From JDSupra, Mark Tabakman discusses a recent case which turned, in part, on the court’s finding that the services provided by the worker were not part of Costco’s usual course of business because it was not integral to the business. Mark writes:
There are so many independent contractor cases that go against the employers that when one goes the other way, it is a big deal. That is what has just happened with a Costco contractor who alleged the Company misclassified her to avoid paying her overtime. The case is entitled Williams v. Costco and issued from the Ninth Circuit Court of Appeals. The appellate court affirmed a lower court decision, where the Judge found that the Company did not have sufficient control over her activities and her roadshow job was not integral to the Company’s business.
These workers are in-store demonstrators; they provide sample products to customers who could then purchase those products. The Ninth Circuit wrote that “she presented no evidence to dispute Costco’s factual assertions and no evidence to suggest that, notwithstanding the distinctions identified by Costco, roadshows are sufficiently similar to Costco’s other selling activities to fall within its usual course of business.”
The plaintiff argued that Costco controlled her work activity by mandating that roadshow booths were to be manned at all times, as well as giving guidelines for appropriate dress. The Company responded by asserting that it told its suppliers, not the roadshow workers, that the booths should be staffed at all times and that the demonstrators had to (naturally) be dressed appropriately. The Court agreed, also rejecting the contention that the plaintiff’s direct interactions with Costco staff without a supplier supervisor being present meant that Costco controlled her working conditions.
The Ninth Circuit also disagreed that the plaintiff’s work was integral to Costco’s main business. The lower court had concluded that the work of a demonstrator was not within the “usual course of business.” Further, as the Company did not control work hours or working conditions, the (very onerous for employers) ABC test did not apply. Lastly, the plaintiff’s claim that Costco jointly (with the supplier) employed her because she had a Costco badge and was admonished for leaving her merchandise display station also fell on deaf ears.
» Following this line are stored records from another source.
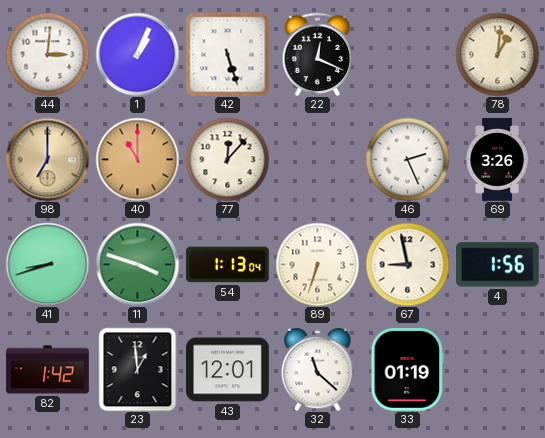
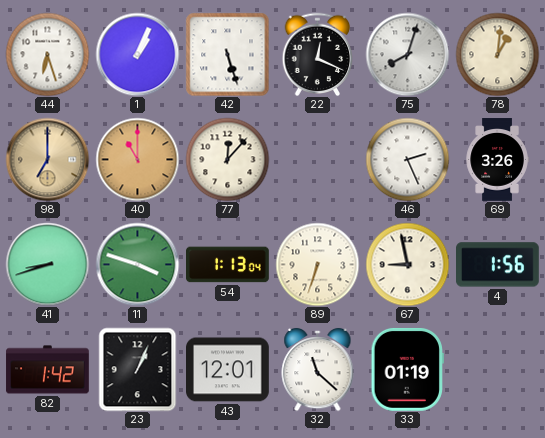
44: 3:01 -> 6:27
75: none -> 8:03
23: 12:59 -> 1:04
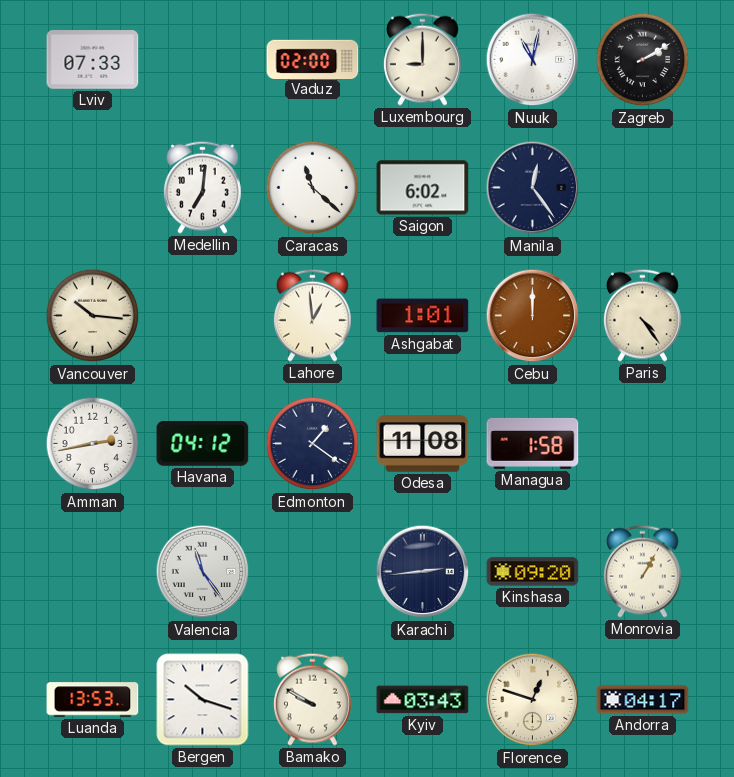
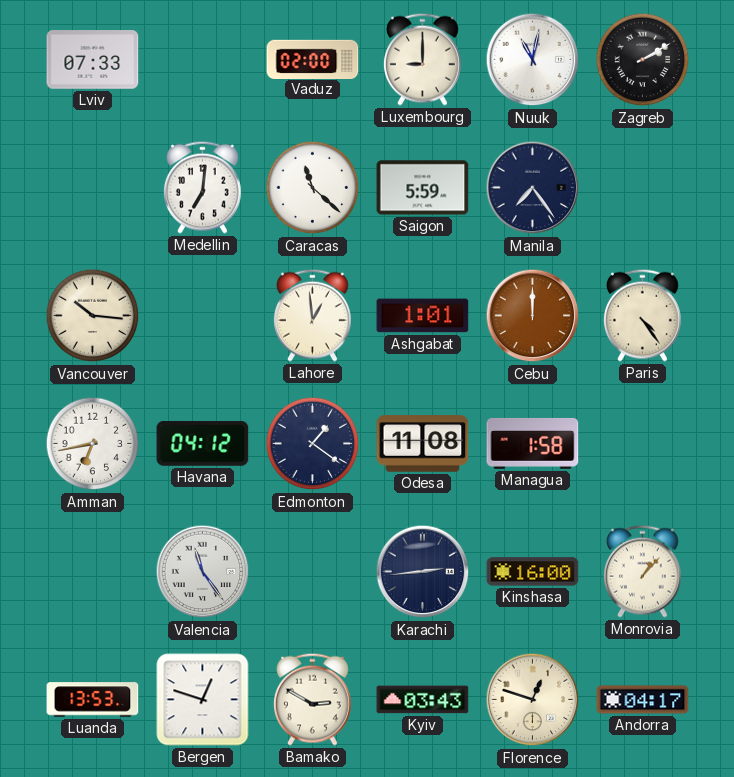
Saigon: 6:02 -> 5:59
Manila: 12:24 -> 7:24
Amman: 2:43 -> 6:43
Kinshasa: 09:20 -> 16:00
Monrovia: 1:05 -> 1:07
Bergen: 10:18 -> 12:48
Bamako: 9:50 -> 2:50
I like this holding because the Court, quite importantly, made the finding that the work of this person was not integral to the business of Costco. Many independent contractor defenses founder on that issue, such as a trucking company hiring a truck driver and deeming him an independent contractor, because driving a truck is an integral part of the business if a trucking company, as oppose to someone fixing a hole in the roof. Also, the Court emphasized the lack of control, giving short shrift to the contention that wearing a badge of the entity shows control.